_WHAT YOU SHOULD DO:_
Report how many lines contain the word "stundenplan" in the listing that follows. Give nothing besides the number.

_DATA SHOWN:_
-- Opening Marker --

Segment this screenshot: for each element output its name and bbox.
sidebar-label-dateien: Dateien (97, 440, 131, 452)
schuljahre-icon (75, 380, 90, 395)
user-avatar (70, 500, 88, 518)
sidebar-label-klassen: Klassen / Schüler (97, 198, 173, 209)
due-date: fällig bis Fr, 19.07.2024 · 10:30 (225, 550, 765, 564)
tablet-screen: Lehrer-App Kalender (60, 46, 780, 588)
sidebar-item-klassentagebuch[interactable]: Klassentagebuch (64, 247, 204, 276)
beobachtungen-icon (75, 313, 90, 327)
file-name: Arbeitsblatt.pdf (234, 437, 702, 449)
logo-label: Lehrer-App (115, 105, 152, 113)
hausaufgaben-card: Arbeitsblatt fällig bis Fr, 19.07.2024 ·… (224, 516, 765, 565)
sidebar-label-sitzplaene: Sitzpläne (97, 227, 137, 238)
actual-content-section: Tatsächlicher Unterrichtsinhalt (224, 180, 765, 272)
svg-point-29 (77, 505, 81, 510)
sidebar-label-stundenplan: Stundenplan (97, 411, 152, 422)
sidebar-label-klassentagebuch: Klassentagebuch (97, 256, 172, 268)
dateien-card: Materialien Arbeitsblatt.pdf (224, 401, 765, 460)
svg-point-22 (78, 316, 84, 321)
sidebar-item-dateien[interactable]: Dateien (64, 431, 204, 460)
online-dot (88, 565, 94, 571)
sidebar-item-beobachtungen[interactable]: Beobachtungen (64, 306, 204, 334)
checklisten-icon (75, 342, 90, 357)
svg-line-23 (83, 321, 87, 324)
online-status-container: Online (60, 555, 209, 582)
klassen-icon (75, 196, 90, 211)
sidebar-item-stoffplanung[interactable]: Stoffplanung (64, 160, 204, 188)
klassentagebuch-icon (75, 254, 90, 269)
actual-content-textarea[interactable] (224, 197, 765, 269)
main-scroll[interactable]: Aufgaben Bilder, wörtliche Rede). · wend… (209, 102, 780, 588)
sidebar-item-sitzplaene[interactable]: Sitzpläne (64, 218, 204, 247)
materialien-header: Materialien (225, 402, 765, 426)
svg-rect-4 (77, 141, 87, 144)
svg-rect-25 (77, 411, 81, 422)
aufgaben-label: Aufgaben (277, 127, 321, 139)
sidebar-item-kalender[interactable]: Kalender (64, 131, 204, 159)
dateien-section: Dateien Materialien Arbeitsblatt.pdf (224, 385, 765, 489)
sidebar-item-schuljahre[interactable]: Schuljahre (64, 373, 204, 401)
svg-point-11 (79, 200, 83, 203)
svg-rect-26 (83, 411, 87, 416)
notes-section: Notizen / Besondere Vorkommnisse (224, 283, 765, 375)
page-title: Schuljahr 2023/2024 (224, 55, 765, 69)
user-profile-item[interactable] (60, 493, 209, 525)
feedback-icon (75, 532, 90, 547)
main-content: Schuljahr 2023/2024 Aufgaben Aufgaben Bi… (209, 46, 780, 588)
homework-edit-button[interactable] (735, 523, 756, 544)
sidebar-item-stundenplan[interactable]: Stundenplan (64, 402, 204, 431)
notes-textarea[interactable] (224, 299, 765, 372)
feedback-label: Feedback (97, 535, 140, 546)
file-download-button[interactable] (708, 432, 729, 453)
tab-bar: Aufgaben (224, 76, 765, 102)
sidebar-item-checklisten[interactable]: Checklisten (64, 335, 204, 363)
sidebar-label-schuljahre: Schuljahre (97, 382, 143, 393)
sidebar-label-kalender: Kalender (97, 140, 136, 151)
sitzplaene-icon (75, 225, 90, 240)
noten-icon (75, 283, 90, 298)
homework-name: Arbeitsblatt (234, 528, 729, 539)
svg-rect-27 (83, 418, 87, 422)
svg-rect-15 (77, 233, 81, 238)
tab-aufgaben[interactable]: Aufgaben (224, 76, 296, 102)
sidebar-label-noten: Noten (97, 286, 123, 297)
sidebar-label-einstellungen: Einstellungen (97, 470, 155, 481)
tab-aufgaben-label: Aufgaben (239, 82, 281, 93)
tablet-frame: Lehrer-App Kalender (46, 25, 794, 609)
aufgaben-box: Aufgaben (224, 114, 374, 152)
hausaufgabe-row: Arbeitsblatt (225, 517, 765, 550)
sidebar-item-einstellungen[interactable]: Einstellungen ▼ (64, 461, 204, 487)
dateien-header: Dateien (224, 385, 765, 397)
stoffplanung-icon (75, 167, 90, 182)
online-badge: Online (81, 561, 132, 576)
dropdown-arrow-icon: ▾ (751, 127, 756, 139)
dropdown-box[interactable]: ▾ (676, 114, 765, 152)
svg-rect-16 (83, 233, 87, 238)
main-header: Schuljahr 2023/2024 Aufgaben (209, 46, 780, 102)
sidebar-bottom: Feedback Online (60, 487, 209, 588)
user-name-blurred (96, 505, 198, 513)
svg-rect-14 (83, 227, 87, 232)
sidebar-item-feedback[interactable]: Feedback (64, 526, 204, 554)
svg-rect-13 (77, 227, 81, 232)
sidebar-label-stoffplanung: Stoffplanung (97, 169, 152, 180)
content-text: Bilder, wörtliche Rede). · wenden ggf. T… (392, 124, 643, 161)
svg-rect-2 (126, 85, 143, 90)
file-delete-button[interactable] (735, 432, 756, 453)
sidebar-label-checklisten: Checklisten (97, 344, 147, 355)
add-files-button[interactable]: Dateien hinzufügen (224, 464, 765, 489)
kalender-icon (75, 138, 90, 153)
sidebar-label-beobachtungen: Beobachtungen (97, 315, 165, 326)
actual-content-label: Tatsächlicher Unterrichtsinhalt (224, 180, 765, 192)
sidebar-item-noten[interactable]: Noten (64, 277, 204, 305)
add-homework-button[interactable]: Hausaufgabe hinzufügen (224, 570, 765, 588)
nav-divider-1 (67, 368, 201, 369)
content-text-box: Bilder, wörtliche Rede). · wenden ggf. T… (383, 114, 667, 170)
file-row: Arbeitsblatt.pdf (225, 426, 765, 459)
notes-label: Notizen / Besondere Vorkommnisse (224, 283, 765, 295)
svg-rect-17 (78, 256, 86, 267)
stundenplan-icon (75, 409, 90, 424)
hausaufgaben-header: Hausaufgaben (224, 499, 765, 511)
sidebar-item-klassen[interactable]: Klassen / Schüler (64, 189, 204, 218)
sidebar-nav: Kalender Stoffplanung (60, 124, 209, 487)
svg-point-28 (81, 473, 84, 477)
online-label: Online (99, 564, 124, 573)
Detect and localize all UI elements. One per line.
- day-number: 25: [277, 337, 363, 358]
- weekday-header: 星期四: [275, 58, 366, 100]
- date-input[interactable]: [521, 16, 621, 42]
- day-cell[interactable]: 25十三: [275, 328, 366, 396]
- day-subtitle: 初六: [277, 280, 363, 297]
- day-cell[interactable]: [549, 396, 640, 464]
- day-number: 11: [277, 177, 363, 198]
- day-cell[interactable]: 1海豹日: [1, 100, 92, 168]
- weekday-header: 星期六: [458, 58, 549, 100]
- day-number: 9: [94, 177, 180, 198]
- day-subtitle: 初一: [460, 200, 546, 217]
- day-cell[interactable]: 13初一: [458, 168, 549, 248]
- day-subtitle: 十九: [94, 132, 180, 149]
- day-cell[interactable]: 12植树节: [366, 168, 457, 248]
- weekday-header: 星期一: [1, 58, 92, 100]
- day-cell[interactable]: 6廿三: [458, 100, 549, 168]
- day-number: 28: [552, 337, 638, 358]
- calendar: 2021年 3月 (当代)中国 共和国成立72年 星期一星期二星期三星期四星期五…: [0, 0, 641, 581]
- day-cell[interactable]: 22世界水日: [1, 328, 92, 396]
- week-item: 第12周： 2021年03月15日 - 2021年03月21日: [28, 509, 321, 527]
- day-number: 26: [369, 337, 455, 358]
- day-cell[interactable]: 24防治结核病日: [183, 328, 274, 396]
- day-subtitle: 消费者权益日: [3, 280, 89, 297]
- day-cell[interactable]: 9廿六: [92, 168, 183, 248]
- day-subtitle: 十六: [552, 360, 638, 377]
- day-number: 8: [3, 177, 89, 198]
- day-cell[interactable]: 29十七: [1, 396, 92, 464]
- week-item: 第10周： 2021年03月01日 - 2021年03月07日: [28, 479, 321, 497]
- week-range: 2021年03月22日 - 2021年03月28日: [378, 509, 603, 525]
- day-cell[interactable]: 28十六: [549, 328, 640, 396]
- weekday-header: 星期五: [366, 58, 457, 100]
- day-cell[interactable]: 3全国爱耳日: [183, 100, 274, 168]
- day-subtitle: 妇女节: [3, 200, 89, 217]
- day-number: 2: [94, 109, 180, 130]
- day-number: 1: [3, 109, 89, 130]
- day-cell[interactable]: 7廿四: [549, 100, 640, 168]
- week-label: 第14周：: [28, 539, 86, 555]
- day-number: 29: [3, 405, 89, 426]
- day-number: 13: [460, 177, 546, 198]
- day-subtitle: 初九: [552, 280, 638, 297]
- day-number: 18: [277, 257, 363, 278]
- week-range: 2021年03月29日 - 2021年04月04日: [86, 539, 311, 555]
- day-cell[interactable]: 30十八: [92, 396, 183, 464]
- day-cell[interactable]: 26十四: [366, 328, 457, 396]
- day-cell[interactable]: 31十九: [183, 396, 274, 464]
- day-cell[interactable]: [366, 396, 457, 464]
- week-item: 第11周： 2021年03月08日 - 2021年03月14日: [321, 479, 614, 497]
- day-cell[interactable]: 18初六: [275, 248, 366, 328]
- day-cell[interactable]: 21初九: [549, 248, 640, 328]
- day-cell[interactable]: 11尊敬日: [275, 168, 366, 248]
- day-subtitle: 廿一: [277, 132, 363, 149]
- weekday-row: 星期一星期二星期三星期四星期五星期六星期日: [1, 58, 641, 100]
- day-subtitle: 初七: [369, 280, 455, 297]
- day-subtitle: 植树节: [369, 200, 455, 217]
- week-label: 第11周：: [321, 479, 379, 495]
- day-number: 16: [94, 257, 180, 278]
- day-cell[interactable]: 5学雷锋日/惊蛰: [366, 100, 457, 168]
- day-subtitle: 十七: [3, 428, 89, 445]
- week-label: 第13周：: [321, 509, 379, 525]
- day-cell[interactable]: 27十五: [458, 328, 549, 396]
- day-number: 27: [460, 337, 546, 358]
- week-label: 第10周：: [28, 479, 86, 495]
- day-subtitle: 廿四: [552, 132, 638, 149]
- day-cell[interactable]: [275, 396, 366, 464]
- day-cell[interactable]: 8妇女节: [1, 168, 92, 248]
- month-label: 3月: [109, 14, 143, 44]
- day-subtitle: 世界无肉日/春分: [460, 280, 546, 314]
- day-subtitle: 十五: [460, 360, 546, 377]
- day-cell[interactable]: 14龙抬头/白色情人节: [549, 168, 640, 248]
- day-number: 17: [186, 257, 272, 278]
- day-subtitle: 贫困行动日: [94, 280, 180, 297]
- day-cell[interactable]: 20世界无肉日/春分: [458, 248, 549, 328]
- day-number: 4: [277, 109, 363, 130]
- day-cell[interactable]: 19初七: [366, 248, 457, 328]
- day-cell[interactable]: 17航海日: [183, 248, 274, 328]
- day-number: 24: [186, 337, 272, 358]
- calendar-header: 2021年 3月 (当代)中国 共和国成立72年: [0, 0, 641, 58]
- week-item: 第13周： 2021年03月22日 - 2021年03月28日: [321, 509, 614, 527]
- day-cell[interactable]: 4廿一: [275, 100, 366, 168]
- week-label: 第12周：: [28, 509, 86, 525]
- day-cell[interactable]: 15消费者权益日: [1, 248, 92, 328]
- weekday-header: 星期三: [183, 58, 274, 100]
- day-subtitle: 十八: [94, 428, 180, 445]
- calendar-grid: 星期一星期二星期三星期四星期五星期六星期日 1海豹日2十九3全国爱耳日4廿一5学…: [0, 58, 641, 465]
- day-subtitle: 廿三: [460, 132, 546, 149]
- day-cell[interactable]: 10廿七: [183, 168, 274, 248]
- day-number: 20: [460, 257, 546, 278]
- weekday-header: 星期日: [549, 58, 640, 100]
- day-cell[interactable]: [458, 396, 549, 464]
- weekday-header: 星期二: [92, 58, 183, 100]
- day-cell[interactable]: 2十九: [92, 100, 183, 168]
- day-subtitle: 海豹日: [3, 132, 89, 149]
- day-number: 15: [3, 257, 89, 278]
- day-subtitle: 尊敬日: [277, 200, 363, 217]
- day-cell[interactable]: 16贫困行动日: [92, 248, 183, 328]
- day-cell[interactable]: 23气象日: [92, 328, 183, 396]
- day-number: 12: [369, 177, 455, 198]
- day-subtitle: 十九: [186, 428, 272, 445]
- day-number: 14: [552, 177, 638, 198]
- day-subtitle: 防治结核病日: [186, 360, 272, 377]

-- Closing Marker --

_TASK RESPONSE:_
3